Repeat the stretch of entries below from the line with "KRMIVA ENERGYS" through the line with "28 mars à 13h00 au Careï". Include both ends and add nothing.

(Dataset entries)
■ ■ ■ ■

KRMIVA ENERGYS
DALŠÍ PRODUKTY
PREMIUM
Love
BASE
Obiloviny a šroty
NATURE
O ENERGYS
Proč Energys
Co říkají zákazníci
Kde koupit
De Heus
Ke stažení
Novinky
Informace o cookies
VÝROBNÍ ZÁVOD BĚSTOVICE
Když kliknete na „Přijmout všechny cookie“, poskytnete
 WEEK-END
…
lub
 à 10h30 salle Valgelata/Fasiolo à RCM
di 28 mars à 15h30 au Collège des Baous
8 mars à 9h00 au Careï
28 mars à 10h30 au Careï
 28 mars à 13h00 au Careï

■ ■ ■ ■

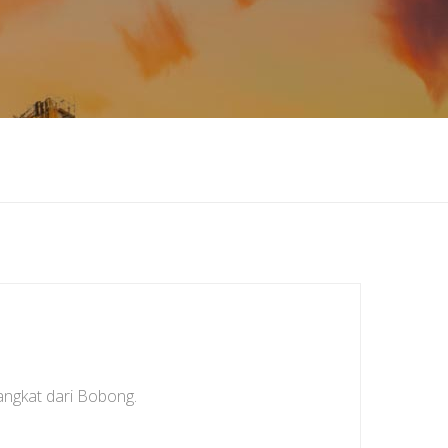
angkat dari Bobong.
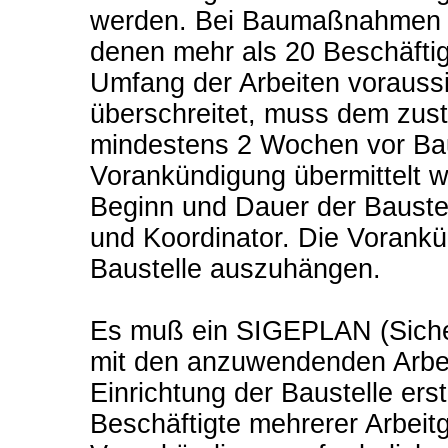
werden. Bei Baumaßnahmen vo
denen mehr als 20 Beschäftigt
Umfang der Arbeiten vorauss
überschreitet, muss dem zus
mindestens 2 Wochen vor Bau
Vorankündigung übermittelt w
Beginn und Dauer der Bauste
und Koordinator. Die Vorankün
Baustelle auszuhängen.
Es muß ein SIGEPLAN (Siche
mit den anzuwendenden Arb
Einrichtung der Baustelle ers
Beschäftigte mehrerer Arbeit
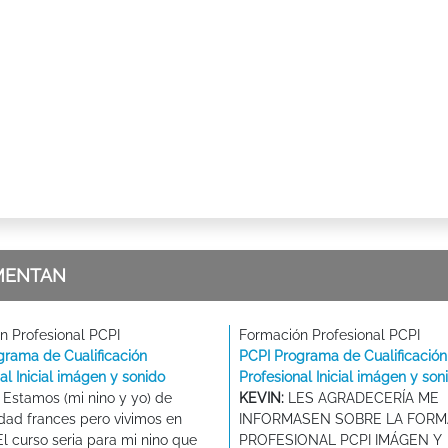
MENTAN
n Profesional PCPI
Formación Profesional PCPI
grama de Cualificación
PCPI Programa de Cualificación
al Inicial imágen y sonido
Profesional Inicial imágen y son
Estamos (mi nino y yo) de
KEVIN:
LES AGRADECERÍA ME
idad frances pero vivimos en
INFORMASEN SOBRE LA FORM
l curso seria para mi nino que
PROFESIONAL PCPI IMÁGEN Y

■ ■ ■ ■

Result of this exercise:
KRMIVA ENERGYS
DALŠÍ PRODUKTY
PREMIUM
Love
BASE
Obiloviny a šroty
NATURE
O ENERGYS
Proč Energys
Co říkají zákazníci
Kde koupit
De Heus
Ke stažení
Novinky
Informace o cookies
VÝROBNÍ ZÁVOD BĚSTOVICE
Když kliknete na „Přijmout všechny cookie“, poskytnete
 WEEK-END
…
lub
 à 10h30 salle Valgelata/Fasiolo à RCM
di 28 mars à 15h30 au Collège des Baous
8 mars à 9h00 au Careï
28 mars à 10h30 au Careï
 28 mars à 13h00 au Careï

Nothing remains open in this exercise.